VistaDream: Sampling multiview consistent images for single-view scene reconstruction

Haiping Wang,Yuan Liu,Ziwei Liu,Wenping Wang,Zhen Dong,Bisheng Yang
2024-10-22
Abstract:In this paper, we propose VistaDream a novel framework to reconstruct a 3D scene from a single-view image. Recent diffusion models enable generating high-quality novel-view images from a single-view input image. Most existing methods only concentrate on building the consistency between the input image and the generated images while losing the consistency between the generated images. VistaDream addresses this problem by a two-stage pipeline. In the first stage, VistaDream begins with building a global coarse 3D scaffold by zooming out a little step with inpainted boundaries and an estimated depth map. Then, on this global scaffold, we use iterative diffusion-based RGB-D inpainting to generate novel-view images to inpaint the holes of the scaffold. In the second stage, we further enhance the consistency between the generated novel-view images by a novel training-free Multiview Consistency Sampling (MCS) that introduces multi-view consistency constraints in the reverse sampling process of diffusion models.
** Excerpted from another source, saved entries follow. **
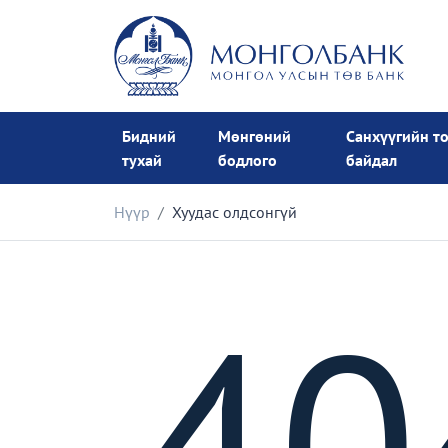
Бидний
Мөнгөний
Санхүүгийн т
тухай
бодлого
байдал
Нүүр
Хуудас олдсонгүй
40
Experimental results demonstrate that without training or fine-tuning existing diffusion models, VistaDream achieves consistent and high-quality novel view synthesis using just single-view images and outperforms baseline methods by a large margin. The code, videos, and interactive demos are available at <a class="link-external link-https" href="https://vistadream-project-page.github.io/" rel="external noopener nofollow">this https URL</a>.
Computer Vision and Pattern Recognition
What problem does this paper attempt to address?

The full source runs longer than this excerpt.